Gelingt es, Anreize für mehr Kaskadennutzung zu setzen? Brauchen die Landwirte die Unterstützung, um die energetische Nutzung und die stoffliche Nutzung der Biomasse weiter zu optimieren?
Mit ihrem Dogma „Privat vor Staat“ sind staatliche Leitplanken nicht vereinbar, auch wenn sie den Landwirten und der Region helfen würden. Die Tatenlosigkeit schadet vor Ort. Auch hierfür gilt, was Herr Römer bereits ausgeführt hat: kein Konzept, keine Anreizprogramme, keine Unterstützung der Energiewirtschaft in puncto Klimaschutz durch Biomasse!

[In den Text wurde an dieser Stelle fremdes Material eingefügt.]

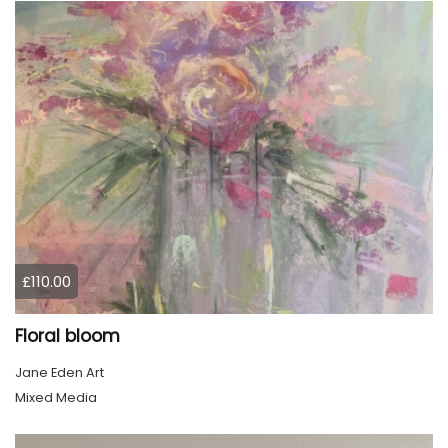
£110.00
Floral bloom
Jane Eden Art
Mixed Media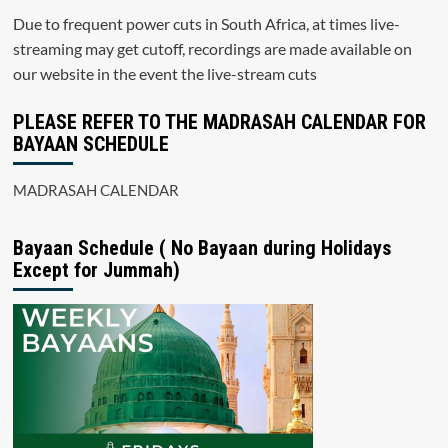
Due to frequent power cuts in South Africa, at times live-
streaming may get cutoff, recordings are made available on
our website in the event the live-stream cuts
PLEASE REFER TO THE MADRASAH CALENDAR FOR
BAYAAN SCHEDULE
MADRASAH CALENDAR
Bayaan Schedule ( No Bayaan during Holidays
Except for Jummah)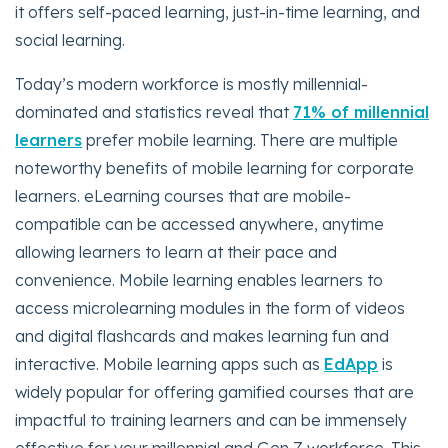
it offers self-paced learning, just-in-time learning, and
social learning.
Today’s modern workforce is mostly millennial-
dominated and statistics reveal that
71% of millennial
learners
prefer mobile learning. There are multiple
noteworthy benefits of mobile learning for corporate
learners. eLearning courses that are mobile-
compatible can be accessed anywhere, anytime
allowing learners to learn at their pace and
convenience. Mobile learning enables learners to
access microlearning modules in the form of videos
and digital flashcards and makes learning fun and
interactive. Mobile learning apps such as
EdApp
is
widely popular for offering gamified courses that are
impactful to training learners and can be immensely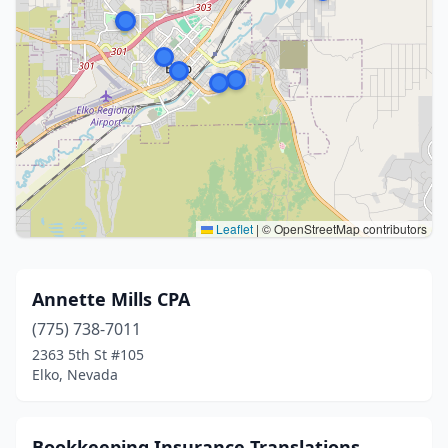
Leaflet
|
© OpenStreetMap contributors
Annette Mills CPA
(775) 738-7011
2363 5th St #105
Elko, Nevada
Bookkeeping Insurance Translations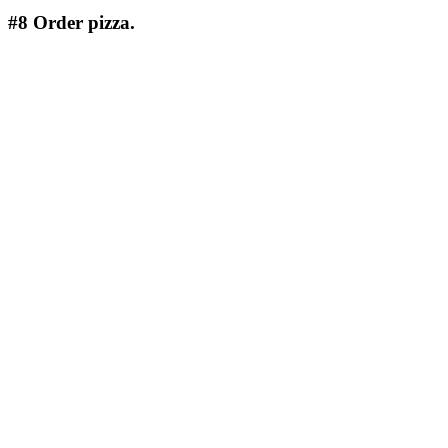
#8
Order pizza.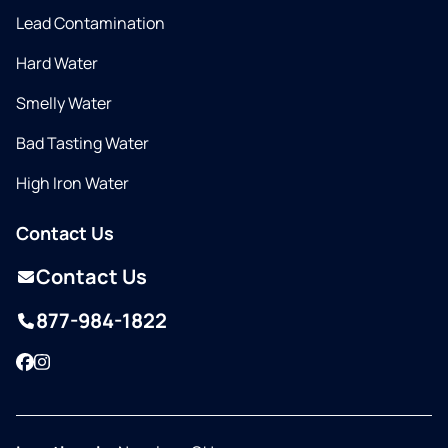
Lead Contamination
Hard Water
Smelly Water
Bad Tasting Water
High Iron Water
Contact Us
Contact Us
877-984-1822
Facebook
Instagram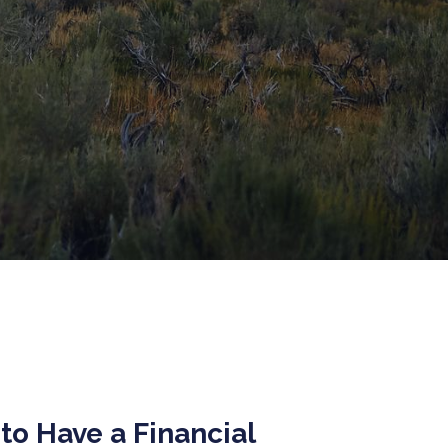
to Have a Financial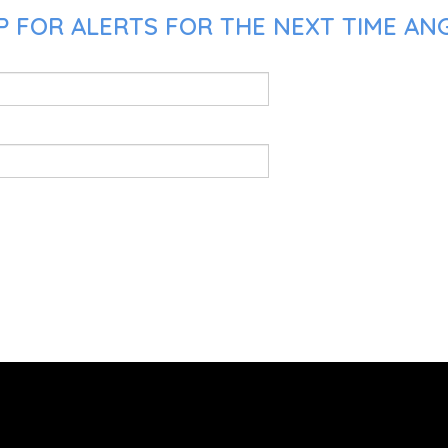
P FOR ALERTS FOR THE NEXT TIME AN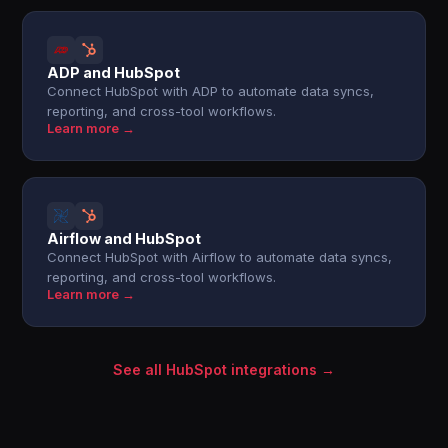
ADP and HubSpot
Connect HubSpot with ADP to automate data syncs,
reporting, and cross-tool workflows.
Learn more →
Airflow and HubSpot
Connect HubSpot with Airflow to automate data syncs,
reporting, and cross-tool workflows.
Learn more →
See all HubSpot integrations →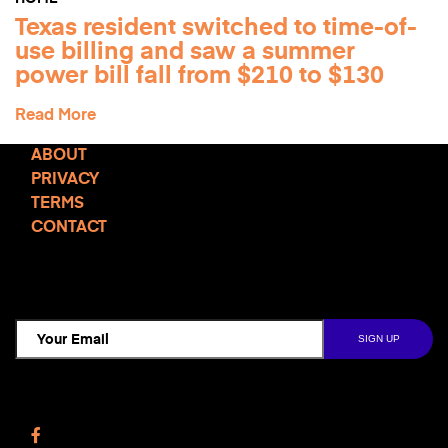
Texas resident switched to time-of-
use billing and saw a summer
power bill fall from $210 to $130
Read More
ABOUT
PRIVACY
TERMS
CONTACT
TCD NEWSLETTER
Follow Us
Facebook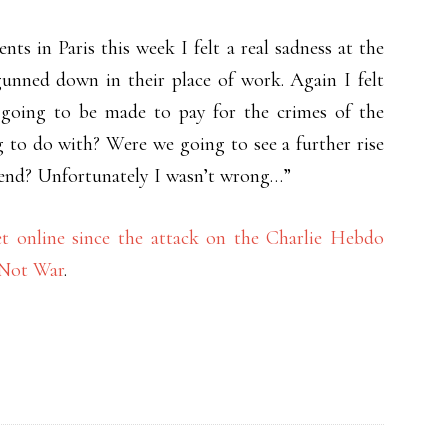
ts in Paris this week I felt a real sadness at the
gunned down in their place of work. Again I felt
going to be made to pay for the crimes of the
 to do with? Were we going to see a further rise
 end? Unfortunately I wasn’t wrong…”
et online since the attack on the Charlie Hebdo
 Not War
.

Als Vertreterin des ländlichen Raumes möchte ich Sie daran erinnern, dass gerade im ländlichen Raum ein riesiges Potenzial für Klimaschutzmaßnahmen vorhanden ist. Dabei sind die Startchancen gut. Innovative Ansätze in Sachen Biomasseanlagen gibt es von kleinen, aber feinen mittelständischen Unternehmen auch in meinem Wahlkreis. Aber auch hierbei gilt: Fehlanzeige in Sachen Unterstützung bzw. Anschubfinanzierung für den Zusammenschluss von mehreren Anlagen oder für Kaskadennutzung. Das ist nicht vorhanden und auch nicht in der Planung. Hierfür fehlen durchdachte und vor allem überregionale Konzepte.